======== Provided records ========
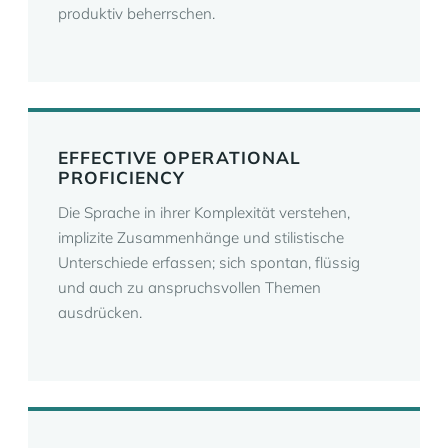
produktiv beherrschen.
EFFECTIVE OPERATIONAL
PROFICIENCY
Die Sprache in ihrer Komplexität verstehen,
implizite Zusammenhänge und stilistische
Unterschiede erfassen; sich spontan, flüssig
und auch zu anspruchsvollen Themen
ausdrücken.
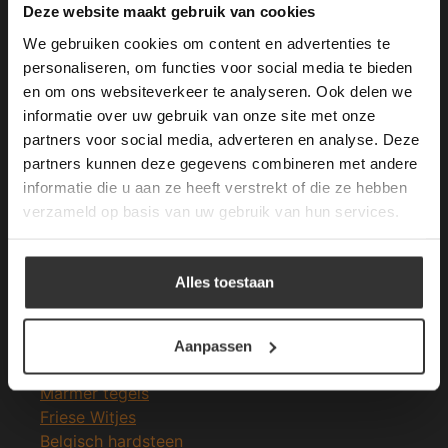
This Cookie Banner was deleted and is no
Deze website maakt gebruik van cookies
longer working. Please contact the website
We gebruiken cookies om content en advertenties te
administrator.
Deze website gebruikt cookies om de
personaliseren, om functies voor social media te bieden
gebruikerservaring te verbeteren. Door
en om ons websiteverkeer te analyseren. Ook delen we
Merken Glasmozaïek
gebruik te maken van onze website geeft u
informatie over uw gebruik van onze site met onze
toestemming voor alle cookies in
partners voor social media, adverteren en analyse. Deze
overeenstemming met ons cookiebeleid.
Lees
verder
partners kunnen deze gegevens combineren met andere
informatie die u aan ze heeft verstrekt of die ze hebben
ALLES ACCEPTEREN
verzameld op basis van uw gebruik van hun services.
Meeste Gezochte Natuursteen
ALLES AFWIJZEN
Natuursteen vloeren
Alles toestaan
Leisteen vloer
DETAILS WEERGEVEN
Terrastegels
Leisteen terrastegels
Aanpassen
Marmer vloer
Marmer tegels
Friese Witjes
Belgisch hardsteen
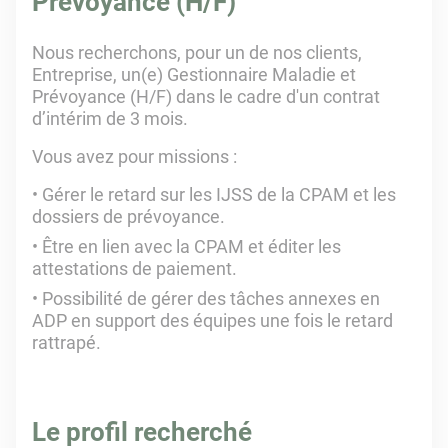
Prévoyance (H/F)
Nous recherchons, pour un de nos clients,
Entreprise, un(e) Gestionnaire Maladie et
Prévoyance (H/F) dans le cadre d'un contrat
d’intérim de 3 mois.
Vous avez pour missions :
Gérer le retard sur les IJSS de la CPAM et les
dossiers de prévoyance.
Être en lien avec la CPAM et éditer les
attestations de paiement.
Possibilité de gérer des tâches annexes en
ADP en support des équipes une fois le retard
rattrapé.
Le profil recherché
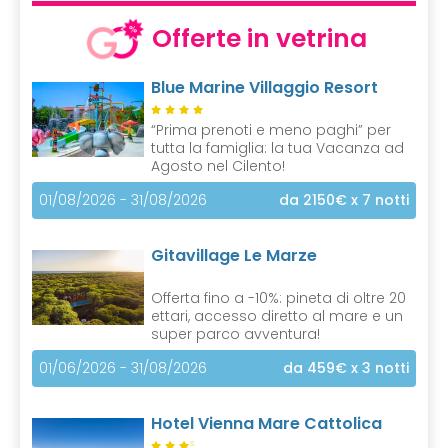
Offerte in vetrina
Blue Marine Villaggio Resort
“Prima prenoti e meno paghi” per
tutta la famiglia: la tua Vacanza ad
Agosto nel Cilento!
01/08/2026 - 31/08/2026
da 2150€
x 7 notti
Gitavillage Le Marze
Offerta fino a -10%: pineta di oltre 20
ettari, accesso diretto al mare e un
super parco avventura!
01/06/2026 - 31/08/2026
da 459€
x 3 notti
Hotel Vienna Mare Cattolica
S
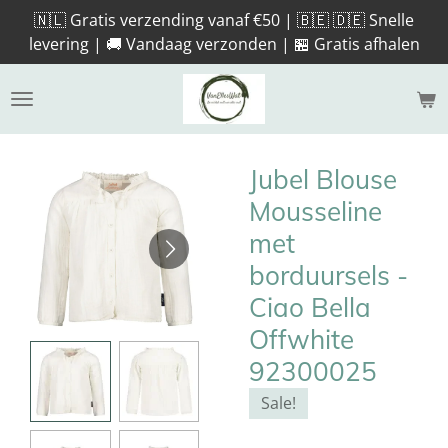
🇳🇱 Gratis verzending vanaf €50 | 🇧🇪 🇩🇪 Snelle
Ga
levering | 🚚 Vandaag verzonden | 🏪 Gratis afhalen
direct
naar
de
hoofdinhoud
Jubel Blouse
Mousseline
met
borduursels -
Ciao Bella
Offwhite
92300025
Sale!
========
Exercise description:
Without changing a word, retype every entry above, but drop its pictures.

Answer space:
produktiv beherrschen.
EFFECTIVE OPERATIONAL
PROFICIENCY
Die Sprache in ihrer Komplexität verstehen,
implizite Zusammenhänge und stilistische
Unterschiede erfassen; sich spontan, flüssig
und auch zu anspruchsvollen Themen
ausdrücken.
This Cookie Banner was deleted and is no
Deze website maakt gebruik van cookies
longer working. Please contact the website
We gebruiken cookies om content en advertenties te
administrator.
Deze website gebruikt cookies om de
personaliseren, om functies voor social media te bieden
gebruikerservaring te verbeteren. Door
en om ons websiteverkeer te analyseren. Ook delen we
Merken Glasmozaïek
gebruik te maken van onze website geeft u
informatie over uw gebruik van onze site met onze
toestemming voor alle cookies in
partners voor social media, adverteren en analyse. Deze
overeenstemming met ons cookiebeleid.
Lees
verder
partners kunnen deze gegevens combineren met andere
informatie die u aan ze heeft verstrekt of die ze hebben
ALLES ACCEPTEREN
verzameld op basis van uw gebruik van hun services.
Meeste Gezochte Natuursteen
ALLES AFWIJZEN
Natuursteen vloeren
Alles toestaan
Leisteen vloer
DETAILS WEERGEVEN
Terrastegels
Leisteen terrastegels
Aanpassen
Marmer vloer
Marmer tegels
Friese Witjes
Belgisch hardsteen
Prévoyance (H/F)
Nous recherchons, pour un de nos clients,
Entreprise, un(e) Gestionnaire Maladie et
Prévoyance (H/F) dans le cadre d'un contrat
d’intérim de 3 mois.
Vous avez pour missions :
Gérer le retard sur les IJSS de la CPAM et les
dossiers de prévoyance.
Être en lien avec la CPAM et éditer les
attestations de paiement.
Possibilité de gérer des tâches annexes en
ADP en support des équipes une fois le retard
rattrapé.
Le profil recherché
Offerte in vetrina
Blue Marine Villaggio Resort
“Prima prenoti e meno paghi” per
tutta la famiglia: la tua Vacanza ad
Agosto nel Cilento!
01/08/2026 - 31/08/2026
da 2150€
x 7 notti
Gitavillage Le Marze
Offerta fino a -10%: pineta di oltre 20
ettari, accesso diretto al mare e un
super parco avventura!
01/06/2026 - 31/08/2026
da 459€
x 3 notti
Hotel Vienna Mare Cattolica
S
🇳🇱 Gratis verzending vanaf €50 | 🇧🇪 🇩🇪 Snelle
Ga
levering | 🚚 Vandaag verzonden | 🏪 Gratis afhalen
direct
naar
de
hoofdinhoud
Jubel Blouse
Mousseline
met
borduursels -
Ciao Bella
Offwhite
92300025
Sale!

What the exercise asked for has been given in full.